Alissar Gazal is The Merchant
September 7, 2016
Alissar Gazal is a Lebanese-born actress, filmmaker and was also a professional chef. Alissar has been acting since 1991, starting with Australia’s first Bilingual Arabic Australian theatre company TAQA, where she performed, co devised and co-produced numerous productions. Food is a passion that began in her mother’s kitchen in Lebanon, where she was surrounded by great cooks with a love of the land. Alissar has also starred in numerous film and television productions including the web series “I Luv U But”. In her spare time she directs and produces documentaries.
Alissar plays The Merchant in the upcoming production The Cartographer’s Curse, written and directed by Paula Abood.
Why did you get involved in this project?
I was asked by Paula to come on board. I have done theatre with Paula from 1991 through to 1999 and we haven’t done theatre together since so it was really nice to be able to come back to it.

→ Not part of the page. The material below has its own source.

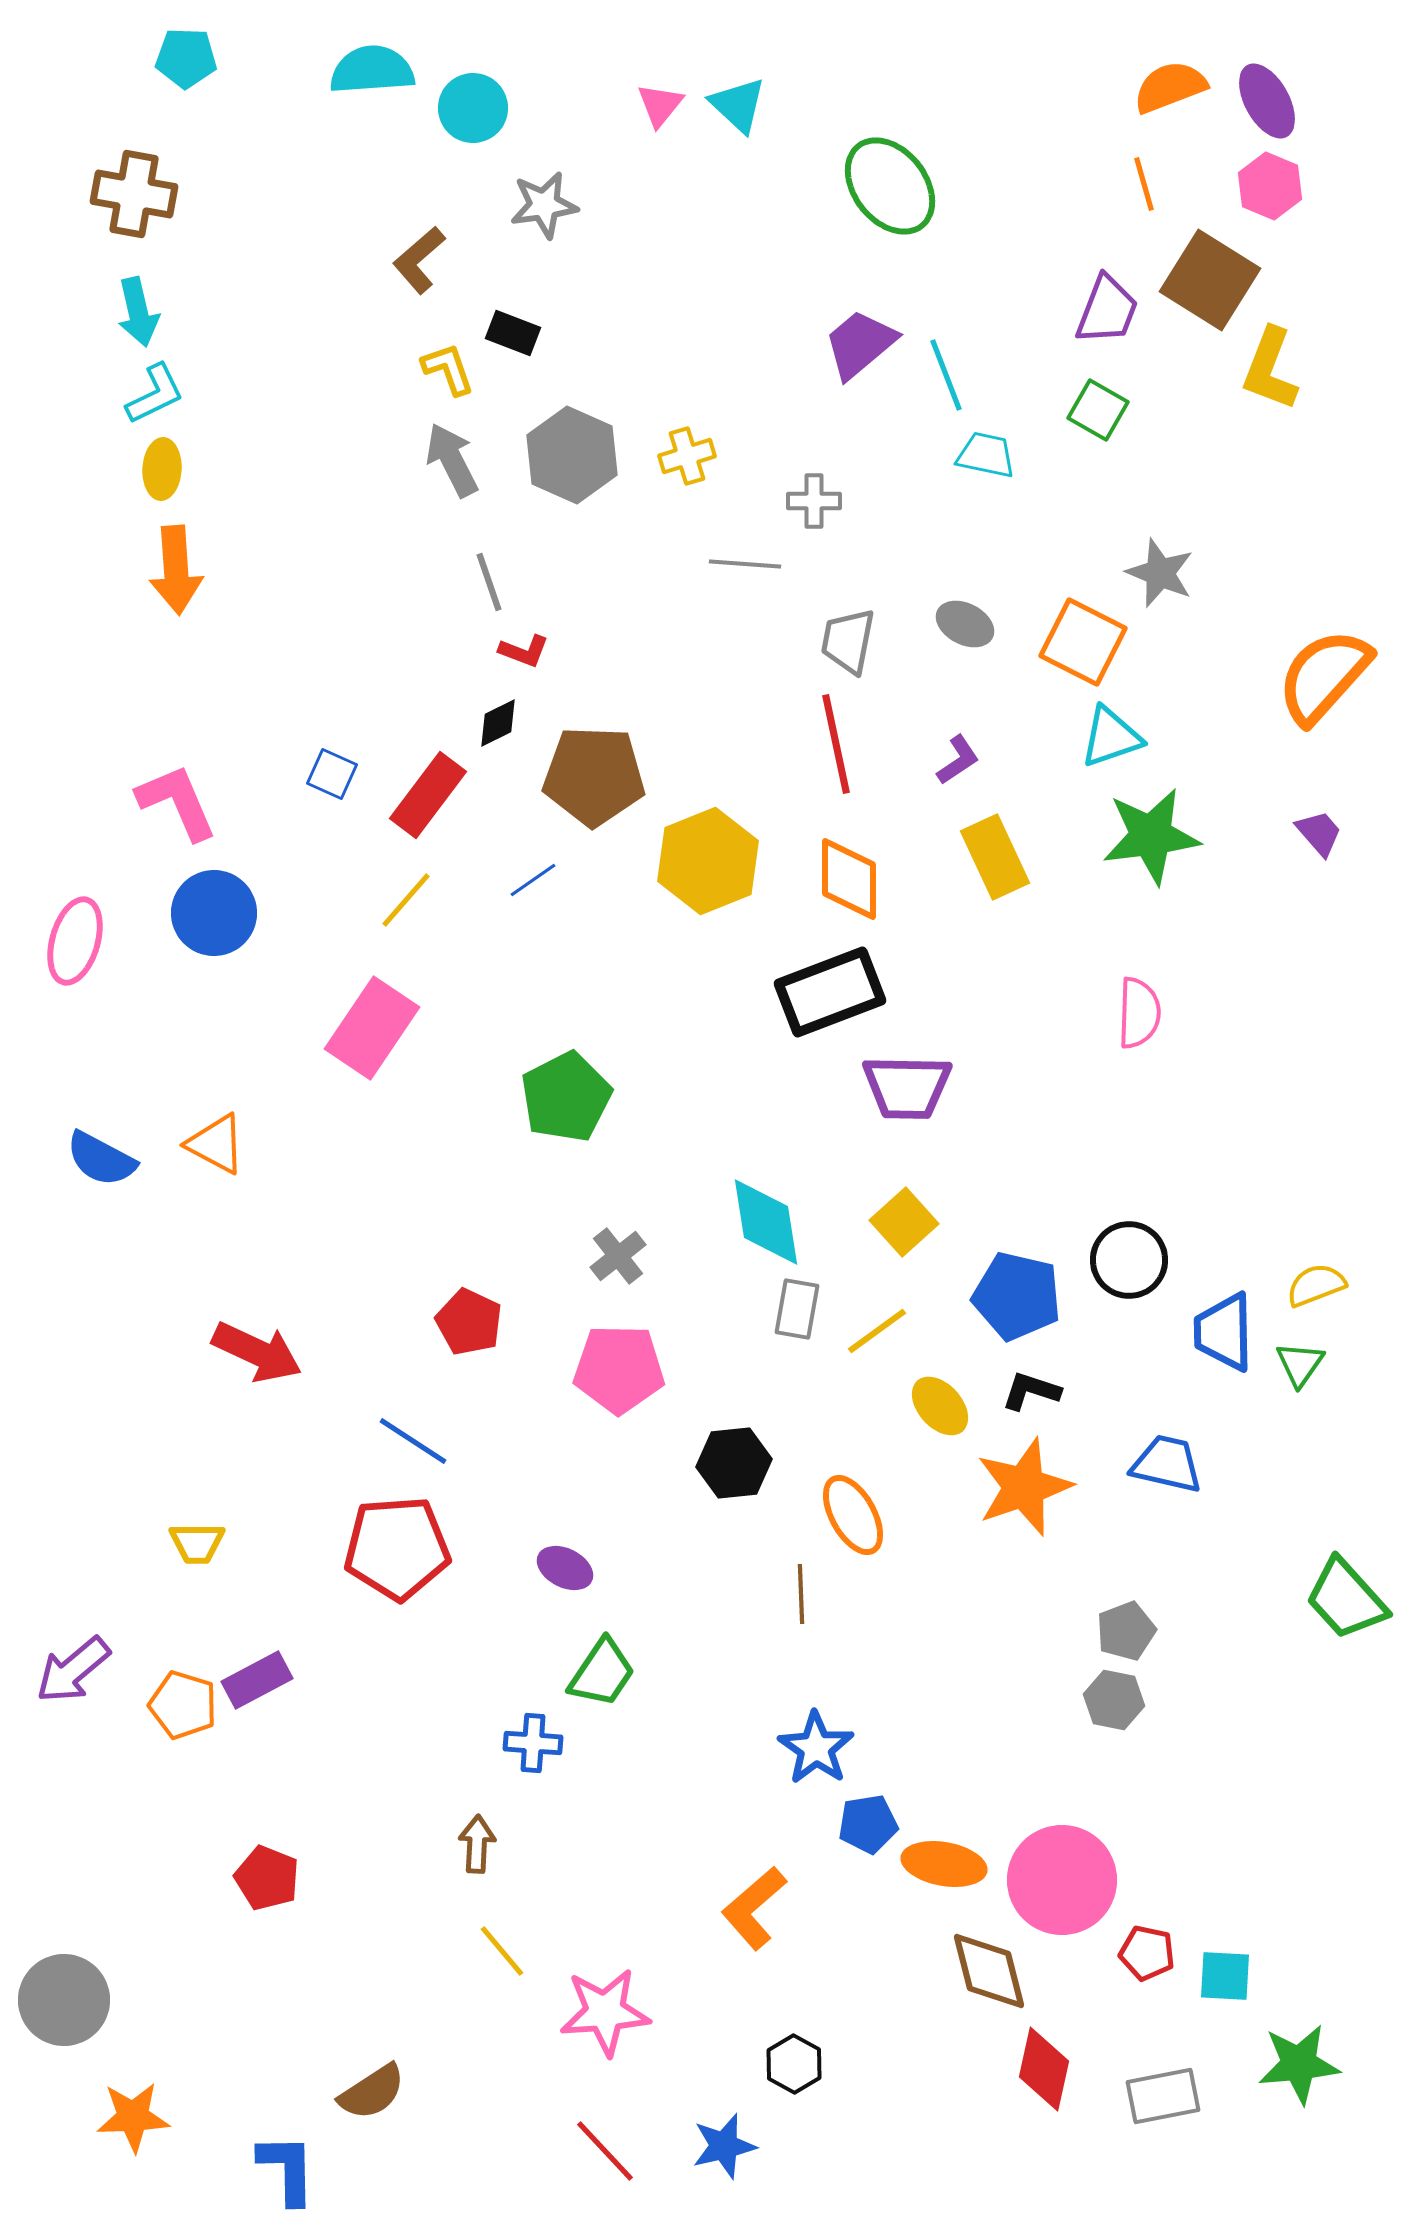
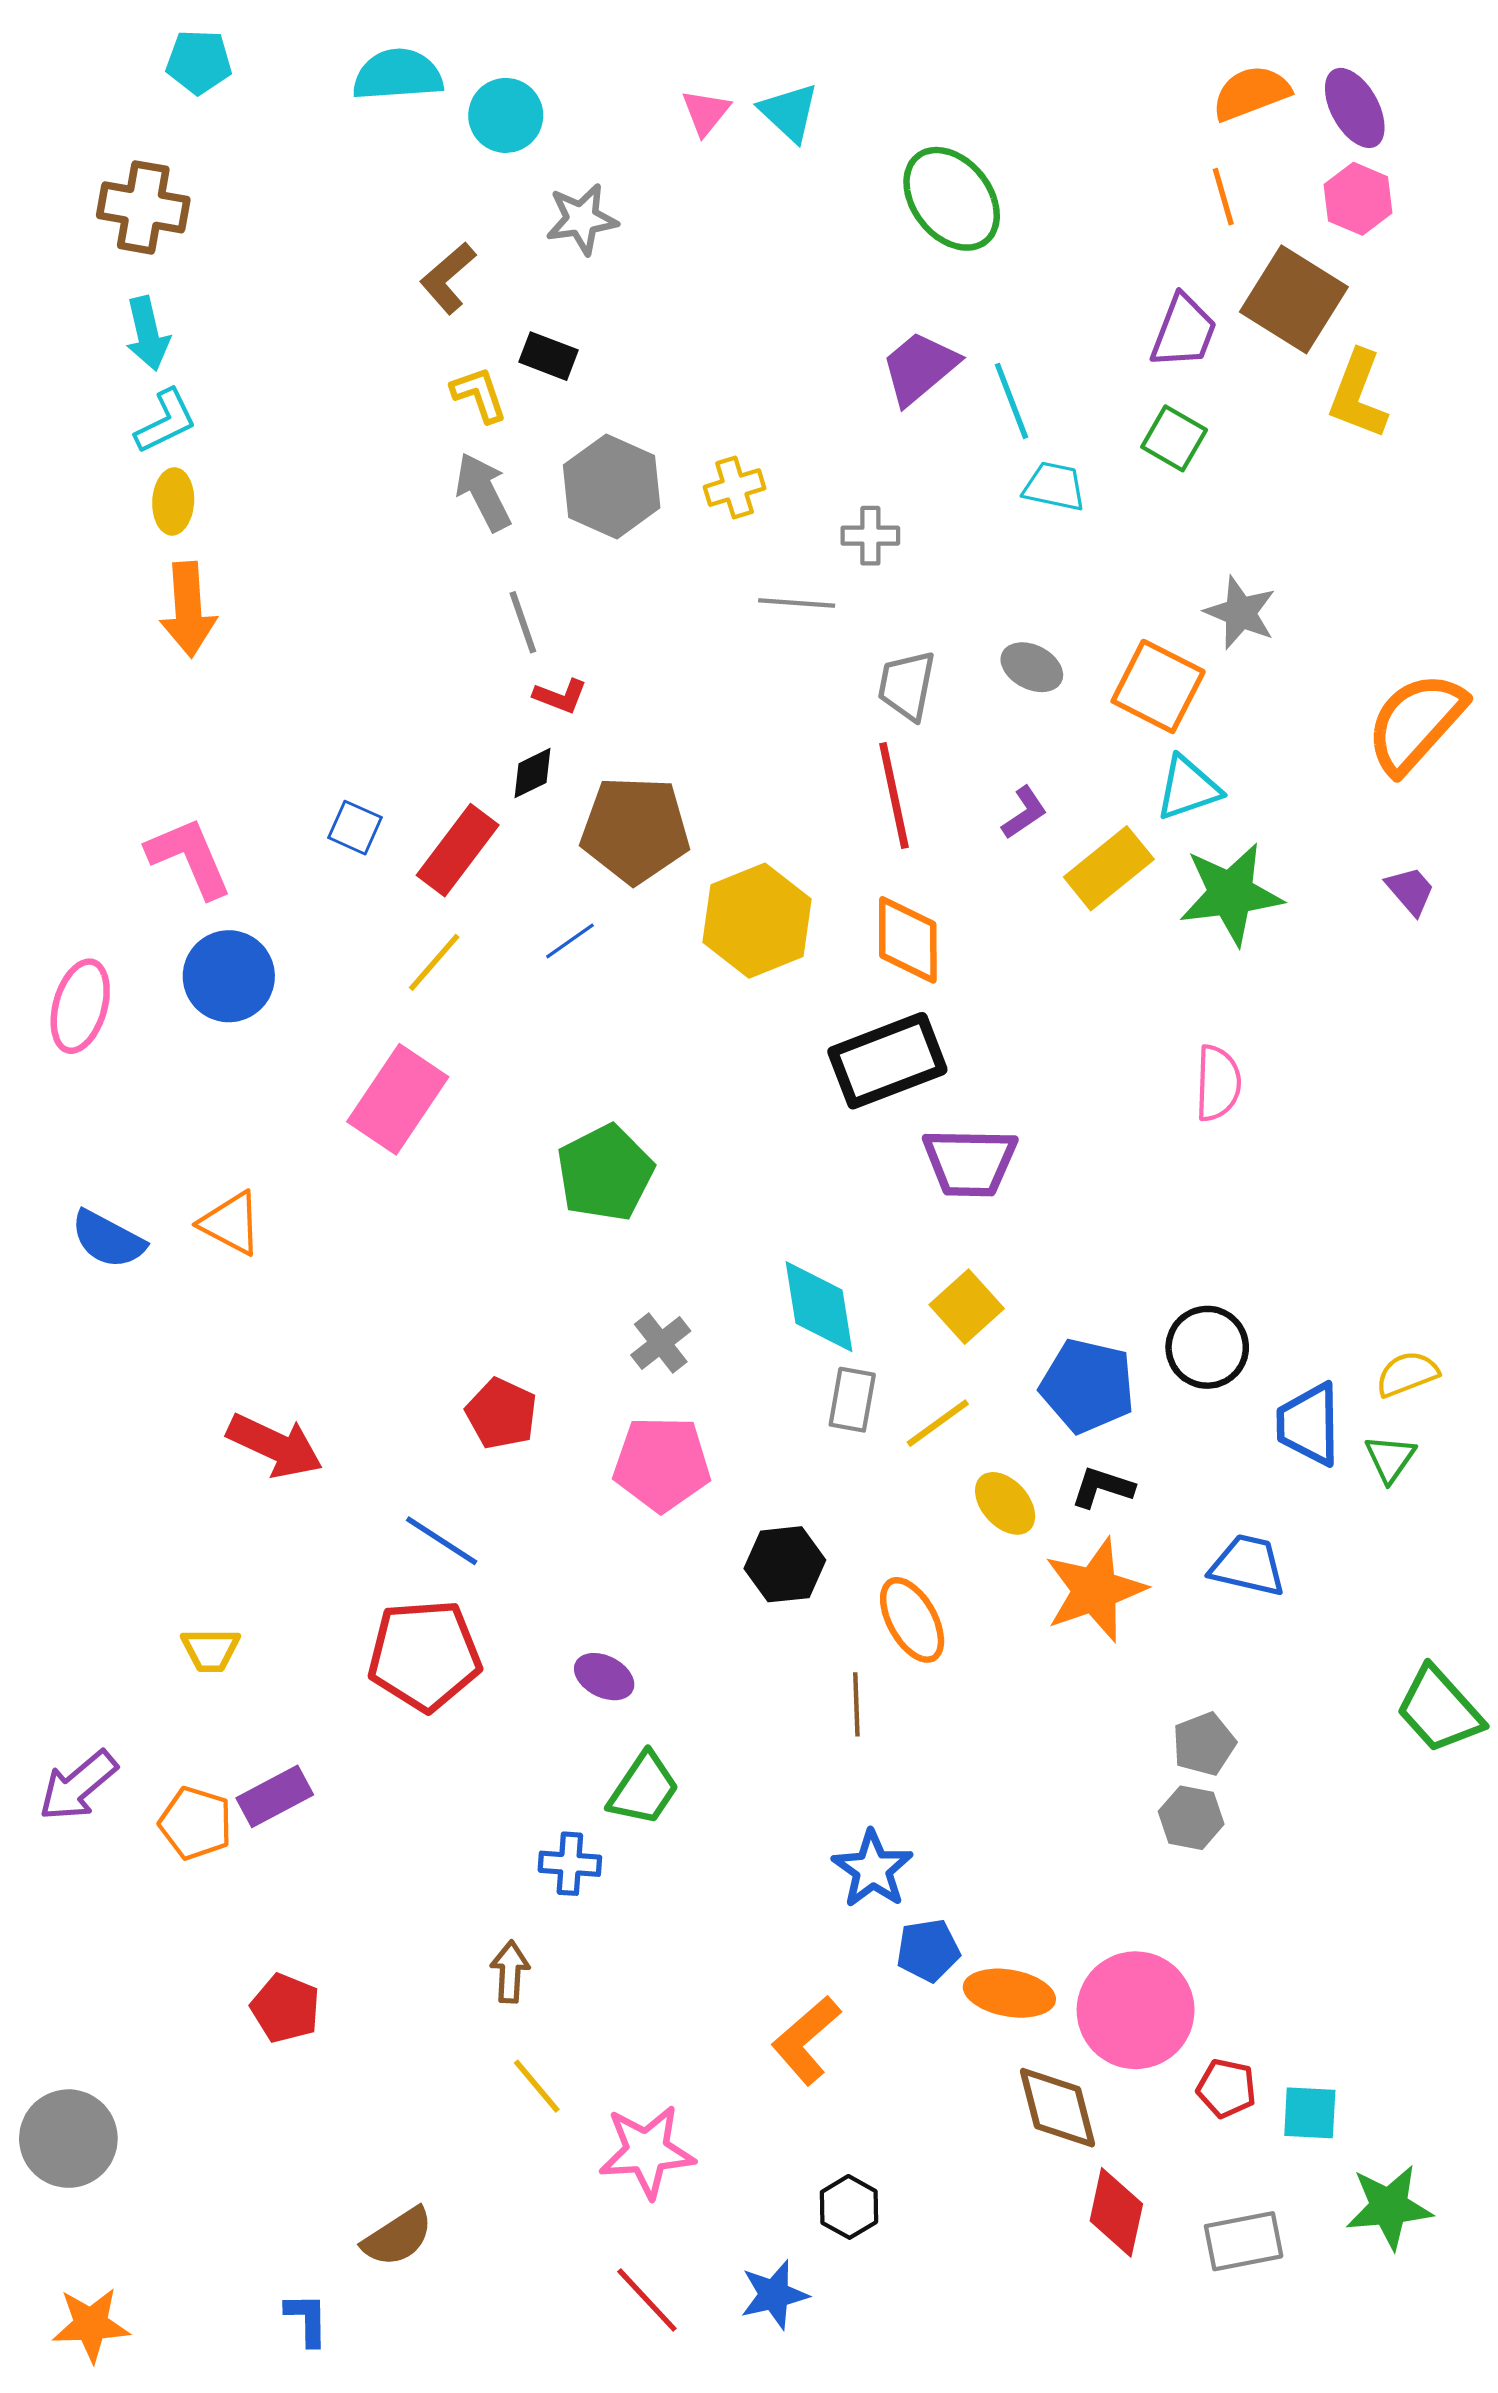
yellow rectangle: (995, 857) -> (1109, 868), moved, turned 76
orange star: (133, 2117) -> (91, 2325), moved
blue L-shape: (287, 2169) -> (307, 2319), size x0.7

Was there anything in particular about the story that resonated with you?
The subject matter is absolutely important and essential. I am a political artist, I am not into art for art’s sake. When Paula explained what The Cartographer’s Curse was about I got really excited because I’m aware of the issues that surround that. I am one of the numerous children of the children of the people that were displaced by colonialism and I totally understand where that’s coming from.
Given your background, what do you feel you can bring to this project?
I consider myself as a bit of a trouble-shooter and I think outside the box, so when you are working collaboratively within a group and things get a bit complex I tend to always look for alternative ideas. I am also bilingual, I sing, percussions, I have a comedic edge so I can bring everything from drama to comedy.
In terms of your character’s development do you feel like those skills will come through?
I am hoping that they will add to the final result. I think they will and that is to do with this type of collaborative approach to the creative process because you develop the character as you go along. You are not simply handed a script and told to go learn your lines.. you actually develop those lines and you develop a feel for that character from day one. And that is what has been happening with each and everyone of us and I love that type of process, it is much more of an organic and honest way of developing theatre.
What do you feel motivates and drives your art form?
Politics drives me in many ways so whenever I am working in the art field, whether it is film or theatre, I have a vision or a message that I want to convey. I consider myself as a political activist and I find that art is a great way of expressing a thought rather than doing it in a didactic and lecturing way. The thing about expressing a thought in an artistic way is that you can be very subtle, you can be very creative and there are multiple layers to your messages and I think that works better. I think the impact you create when you are doing political art is long term. Create a piece of theatre with a variety of layered subtle messages and bring in a number of people who sit, watch and listen.. the messages get in. It may take a day, a week or longer but the message does get in. That is the power of art.